*** Block opens ***

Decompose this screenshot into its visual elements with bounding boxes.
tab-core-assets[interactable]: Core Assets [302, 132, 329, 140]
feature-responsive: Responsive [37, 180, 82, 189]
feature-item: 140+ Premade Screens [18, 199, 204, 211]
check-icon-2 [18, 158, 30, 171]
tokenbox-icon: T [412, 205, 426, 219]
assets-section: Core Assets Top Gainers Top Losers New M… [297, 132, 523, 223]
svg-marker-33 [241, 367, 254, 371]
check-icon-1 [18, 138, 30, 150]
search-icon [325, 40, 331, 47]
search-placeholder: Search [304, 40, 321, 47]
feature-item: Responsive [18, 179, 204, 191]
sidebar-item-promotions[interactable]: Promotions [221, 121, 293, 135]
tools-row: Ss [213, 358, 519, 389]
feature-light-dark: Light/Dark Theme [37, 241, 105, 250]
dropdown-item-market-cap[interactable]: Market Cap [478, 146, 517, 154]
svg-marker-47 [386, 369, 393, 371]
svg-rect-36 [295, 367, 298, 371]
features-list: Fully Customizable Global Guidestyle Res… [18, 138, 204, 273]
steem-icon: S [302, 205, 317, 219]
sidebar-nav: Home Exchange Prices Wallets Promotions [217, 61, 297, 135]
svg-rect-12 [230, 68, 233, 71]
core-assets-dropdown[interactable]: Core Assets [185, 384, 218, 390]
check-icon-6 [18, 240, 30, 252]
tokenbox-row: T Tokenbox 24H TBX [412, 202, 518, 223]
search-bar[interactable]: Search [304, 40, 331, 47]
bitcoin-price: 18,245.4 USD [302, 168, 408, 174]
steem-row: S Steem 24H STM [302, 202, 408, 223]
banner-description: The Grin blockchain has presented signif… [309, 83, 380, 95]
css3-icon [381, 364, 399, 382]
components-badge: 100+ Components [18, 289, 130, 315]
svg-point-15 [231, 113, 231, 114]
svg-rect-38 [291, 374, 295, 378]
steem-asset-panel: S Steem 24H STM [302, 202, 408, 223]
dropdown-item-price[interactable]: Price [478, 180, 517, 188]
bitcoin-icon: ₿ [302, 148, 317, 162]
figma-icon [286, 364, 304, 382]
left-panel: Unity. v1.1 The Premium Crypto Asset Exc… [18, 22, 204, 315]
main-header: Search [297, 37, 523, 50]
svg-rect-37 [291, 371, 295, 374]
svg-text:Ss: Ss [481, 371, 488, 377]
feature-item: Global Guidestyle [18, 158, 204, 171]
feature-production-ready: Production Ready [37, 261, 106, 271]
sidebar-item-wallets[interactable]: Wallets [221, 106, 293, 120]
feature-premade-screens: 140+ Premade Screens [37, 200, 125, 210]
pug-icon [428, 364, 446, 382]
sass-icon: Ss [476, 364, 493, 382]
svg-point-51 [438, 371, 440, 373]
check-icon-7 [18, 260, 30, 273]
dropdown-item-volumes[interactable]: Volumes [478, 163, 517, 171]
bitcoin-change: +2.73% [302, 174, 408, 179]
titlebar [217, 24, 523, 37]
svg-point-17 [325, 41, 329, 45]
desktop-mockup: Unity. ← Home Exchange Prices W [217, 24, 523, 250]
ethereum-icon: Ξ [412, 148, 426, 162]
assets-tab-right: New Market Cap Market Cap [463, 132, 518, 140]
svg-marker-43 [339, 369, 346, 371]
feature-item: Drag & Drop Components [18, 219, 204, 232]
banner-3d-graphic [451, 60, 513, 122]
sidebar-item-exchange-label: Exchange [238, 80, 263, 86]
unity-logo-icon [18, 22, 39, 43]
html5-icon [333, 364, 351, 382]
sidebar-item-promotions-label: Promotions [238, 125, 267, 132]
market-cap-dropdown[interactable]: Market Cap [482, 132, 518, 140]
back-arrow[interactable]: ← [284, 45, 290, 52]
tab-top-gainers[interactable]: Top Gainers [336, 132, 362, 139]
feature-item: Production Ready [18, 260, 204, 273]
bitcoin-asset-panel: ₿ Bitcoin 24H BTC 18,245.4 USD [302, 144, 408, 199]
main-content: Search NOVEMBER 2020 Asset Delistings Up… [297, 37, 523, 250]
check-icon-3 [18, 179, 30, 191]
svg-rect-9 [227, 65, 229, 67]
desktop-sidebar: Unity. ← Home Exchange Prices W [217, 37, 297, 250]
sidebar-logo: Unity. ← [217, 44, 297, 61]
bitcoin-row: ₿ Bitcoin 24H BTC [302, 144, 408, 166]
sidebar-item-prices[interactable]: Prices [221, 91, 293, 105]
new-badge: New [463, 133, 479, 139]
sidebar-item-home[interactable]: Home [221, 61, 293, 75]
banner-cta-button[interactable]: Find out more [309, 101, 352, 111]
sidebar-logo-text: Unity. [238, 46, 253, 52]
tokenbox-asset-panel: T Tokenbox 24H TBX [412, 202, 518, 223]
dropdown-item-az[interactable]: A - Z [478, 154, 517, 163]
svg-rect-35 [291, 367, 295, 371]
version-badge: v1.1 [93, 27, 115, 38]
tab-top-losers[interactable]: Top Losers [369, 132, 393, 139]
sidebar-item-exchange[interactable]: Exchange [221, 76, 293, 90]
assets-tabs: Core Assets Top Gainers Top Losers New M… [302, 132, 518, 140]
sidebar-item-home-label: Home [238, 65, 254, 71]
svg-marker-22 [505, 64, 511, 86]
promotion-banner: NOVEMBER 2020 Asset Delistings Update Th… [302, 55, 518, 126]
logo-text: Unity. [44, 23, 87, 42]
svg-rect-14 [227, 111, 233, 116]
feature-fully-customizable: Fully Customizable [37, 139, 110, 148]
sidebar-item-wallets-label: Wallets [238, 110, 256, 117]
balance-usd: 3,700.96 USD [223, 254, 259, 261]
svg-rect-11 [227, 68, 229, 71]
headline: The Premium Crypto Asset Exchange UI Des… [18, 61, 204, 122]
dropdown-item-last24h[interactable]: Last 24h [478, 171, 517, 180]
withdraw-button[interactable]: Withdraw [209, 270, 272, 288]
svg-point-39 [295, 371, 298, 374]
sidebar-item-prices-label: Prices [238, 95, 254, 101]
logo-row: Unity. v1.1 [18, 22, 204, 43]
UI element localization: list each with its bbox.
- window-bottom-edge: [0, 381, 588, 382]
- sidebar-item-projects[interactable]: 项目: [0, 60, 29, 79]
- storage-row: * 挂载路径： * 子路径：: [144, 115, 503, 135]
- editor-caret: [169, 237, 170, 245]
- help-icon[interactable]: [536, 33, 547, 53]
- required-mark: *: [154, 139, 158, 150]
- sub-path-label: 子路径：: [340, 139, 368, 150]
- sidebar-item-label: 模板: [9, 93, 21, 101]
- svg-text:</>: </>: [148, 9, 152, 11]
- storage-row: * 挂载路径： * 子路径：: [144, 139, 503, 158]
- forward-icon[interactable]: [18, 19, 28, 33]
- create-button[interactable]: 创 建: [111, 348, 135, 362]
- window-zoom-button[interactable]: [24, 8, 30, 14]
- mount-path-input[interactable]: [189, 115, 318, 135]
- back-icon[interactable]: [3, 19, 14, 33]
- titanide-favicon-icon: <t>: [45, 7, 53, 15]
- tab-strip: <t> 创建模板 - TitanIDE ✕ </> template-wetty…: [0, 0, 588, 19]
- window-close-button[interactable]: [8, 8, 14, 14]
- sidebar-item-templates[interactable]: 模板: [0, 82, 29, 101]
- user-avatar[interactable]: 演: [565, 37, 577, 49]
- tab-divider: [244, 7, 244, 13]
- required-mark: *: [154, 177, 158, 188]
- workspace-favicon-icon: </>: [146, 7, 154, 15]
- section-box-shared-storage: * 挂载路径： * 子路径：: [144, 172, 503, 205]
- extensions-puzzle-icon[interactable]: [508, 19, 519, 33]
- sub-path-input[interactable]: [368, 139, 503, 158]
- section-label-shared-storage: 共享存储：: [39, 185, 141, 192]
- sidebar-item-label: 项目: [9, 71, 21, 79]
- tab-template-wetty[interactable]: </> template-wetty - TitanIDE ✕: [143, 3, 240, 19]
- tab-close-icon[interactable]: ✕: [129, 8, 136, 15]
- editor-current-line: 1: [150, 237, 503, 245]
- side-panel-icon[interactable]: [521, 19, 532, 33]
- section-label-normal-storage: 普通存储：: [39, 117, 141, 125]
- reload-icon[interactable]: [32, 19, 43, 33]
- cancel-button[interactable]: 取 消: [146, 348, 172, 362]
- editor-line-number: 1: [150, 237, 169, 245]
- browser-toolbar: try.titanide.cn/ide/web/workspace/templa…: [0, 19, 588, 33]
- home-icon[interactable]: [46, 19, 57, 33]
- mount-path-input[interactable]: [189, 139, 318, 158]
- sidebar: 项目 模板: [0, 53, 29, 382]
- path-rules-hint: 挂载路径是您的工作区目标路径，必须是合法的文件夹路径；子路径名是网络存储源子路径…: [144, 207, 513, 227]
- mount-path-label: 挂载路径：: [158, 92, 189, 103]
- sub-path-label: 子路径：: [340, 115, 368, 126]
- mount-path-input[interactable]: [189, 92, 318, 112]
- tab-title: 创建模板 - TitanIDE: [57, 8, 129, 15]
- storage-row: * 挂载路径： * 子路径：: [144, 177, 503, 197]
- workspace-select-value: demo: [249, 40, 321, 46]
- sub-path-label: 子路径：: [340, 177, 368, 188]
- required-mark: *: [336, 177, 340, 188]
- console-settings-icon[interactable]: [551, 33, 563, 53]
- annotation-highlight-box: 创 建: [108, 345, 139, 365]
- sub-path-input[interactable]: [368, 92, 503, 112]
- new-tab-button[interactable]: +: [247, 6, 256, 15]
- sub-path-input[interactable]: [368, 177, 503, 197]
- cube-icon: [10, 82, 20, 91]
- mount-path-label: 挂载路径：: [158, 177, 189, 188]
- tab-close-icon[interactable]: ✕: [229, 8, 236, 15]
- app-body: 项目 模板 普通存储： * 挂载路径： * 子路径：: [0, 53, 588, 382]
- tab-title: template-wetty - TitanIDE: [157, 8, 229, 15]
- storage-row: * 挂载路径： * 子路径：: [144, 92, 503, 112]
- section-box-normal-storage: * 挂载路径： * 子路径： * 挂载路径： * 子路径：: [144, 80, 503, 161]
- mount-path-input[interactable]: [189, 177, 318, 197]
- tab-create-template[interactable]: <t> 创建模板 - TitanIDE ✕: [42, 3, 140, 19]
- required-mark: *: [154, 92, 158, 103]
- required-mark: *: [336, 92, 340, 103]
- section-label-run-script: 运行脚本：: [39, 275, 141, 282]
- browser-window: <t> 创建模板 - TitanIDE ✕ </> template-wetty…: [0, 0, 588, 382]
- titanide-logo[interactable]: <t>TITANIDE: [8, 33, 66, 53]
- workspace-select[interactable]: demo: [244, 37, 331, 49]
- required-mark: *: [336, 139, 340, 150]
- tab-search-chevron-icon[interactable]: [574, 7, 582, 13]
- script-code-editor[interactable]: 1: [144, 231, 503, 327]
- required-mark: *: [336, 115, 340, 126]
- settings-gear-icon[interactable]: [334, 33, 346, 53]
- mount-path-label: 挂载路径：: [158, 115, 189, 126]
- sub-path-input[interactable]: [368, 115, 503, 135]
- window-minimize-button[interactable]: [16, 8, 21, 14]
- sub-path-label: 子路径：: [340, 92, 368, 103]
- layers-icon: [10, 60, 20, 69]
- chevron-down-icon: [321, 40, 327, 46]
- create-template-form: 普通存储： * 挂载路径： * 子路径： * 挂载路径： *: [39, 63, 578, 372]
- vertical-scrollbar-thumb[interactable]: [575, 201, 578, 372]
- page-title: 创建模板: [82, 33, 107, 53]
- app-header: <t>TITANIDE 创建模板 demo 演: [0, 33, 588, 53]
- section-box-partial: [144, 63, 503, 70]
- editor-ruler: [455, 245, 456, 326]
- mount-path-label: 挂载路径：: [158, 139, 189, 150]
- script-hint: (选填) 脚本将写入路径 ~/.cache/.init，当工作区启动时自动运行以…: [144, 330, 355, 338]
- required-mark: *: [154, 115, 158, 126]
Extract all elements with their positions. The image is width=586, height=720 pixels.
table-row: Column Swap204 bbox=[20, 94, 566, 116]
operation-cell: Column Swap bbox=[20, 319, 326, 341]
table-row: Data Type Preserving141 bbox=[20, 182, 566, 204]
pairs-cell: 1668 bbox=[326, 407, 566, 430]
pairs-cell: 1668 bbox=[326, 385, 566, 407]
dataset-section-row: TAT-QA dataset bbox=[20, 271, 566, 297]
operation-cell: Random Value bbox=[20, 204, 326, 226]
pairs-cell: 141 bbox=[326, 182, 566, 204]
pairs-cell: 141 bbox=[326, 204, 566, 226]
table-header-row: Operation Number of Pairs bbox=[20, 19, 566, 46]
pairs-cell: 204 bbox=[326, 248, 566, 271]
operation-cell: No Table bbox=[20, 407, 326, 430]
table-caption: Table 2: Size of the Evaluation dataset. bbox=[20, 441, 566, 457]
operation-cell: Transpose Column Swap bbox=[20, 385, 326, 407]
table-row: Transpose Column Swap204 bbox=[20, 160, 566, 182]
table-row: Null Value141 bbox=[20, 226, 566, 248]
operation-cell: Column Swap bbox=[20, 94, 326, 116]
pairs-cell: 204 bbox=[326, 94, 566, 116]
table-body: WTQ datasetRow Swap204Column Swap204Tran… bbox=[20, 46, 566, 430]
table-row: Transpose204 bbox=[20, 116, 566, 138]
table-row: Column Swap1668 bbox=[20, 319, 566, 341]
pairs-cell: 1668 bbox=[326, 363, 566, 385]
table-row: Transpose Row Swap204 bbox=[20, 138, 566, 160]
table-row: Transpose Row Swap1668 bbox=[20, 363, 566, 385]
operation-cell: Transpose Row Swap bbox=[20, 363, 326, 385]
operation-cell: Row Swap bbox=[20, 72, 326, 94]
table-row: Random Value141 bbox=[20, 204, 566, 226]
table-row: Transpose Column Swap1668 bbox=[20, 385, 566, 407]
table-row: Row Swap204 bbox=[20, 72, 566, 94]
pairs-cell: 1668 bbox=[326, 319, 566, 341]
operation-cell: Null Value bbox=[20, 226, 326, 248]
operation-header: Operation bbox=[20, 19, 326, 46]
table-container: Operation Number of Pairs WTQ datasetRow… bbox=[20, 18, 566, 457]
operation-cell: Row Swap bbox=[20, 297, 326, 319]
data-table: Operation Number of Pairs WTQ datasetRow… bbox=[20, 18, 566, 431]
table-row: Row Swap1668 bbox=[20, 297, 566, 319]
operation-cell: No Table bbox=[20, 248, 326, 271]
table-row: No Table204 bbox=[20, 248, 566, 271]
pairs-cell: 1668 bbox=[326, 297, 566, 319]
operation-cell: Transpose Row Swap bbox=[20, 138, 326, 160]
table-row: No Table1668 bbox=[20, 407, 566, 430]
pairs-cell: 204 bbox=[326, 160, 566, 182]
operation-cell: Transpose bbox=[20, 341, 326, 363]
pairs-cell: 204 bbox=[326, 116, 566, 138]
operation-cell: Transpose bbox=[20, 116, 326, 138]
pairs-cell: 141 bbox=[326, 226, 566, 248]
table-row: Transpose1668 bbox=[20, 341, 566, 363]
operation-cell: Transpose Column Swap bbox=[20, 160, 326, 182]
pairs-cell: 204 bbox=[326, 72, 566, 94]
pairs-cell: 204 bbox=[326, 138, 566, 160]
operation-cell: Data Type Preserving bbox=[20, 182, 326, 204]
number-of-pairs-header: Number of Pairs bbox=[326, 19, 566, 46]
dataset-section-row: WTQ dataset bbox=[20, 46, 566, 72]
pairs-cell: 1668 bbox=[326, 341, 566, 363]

*** Block closes ***

**Required work**: List, from the entries above, every line in which the word "chevron" shows up.

**Task solution**:
- tab-search-chevron-icon[interactable]: [574, 7, 582, 13]
- chevron-down-icon: [321, 40, 327, 46]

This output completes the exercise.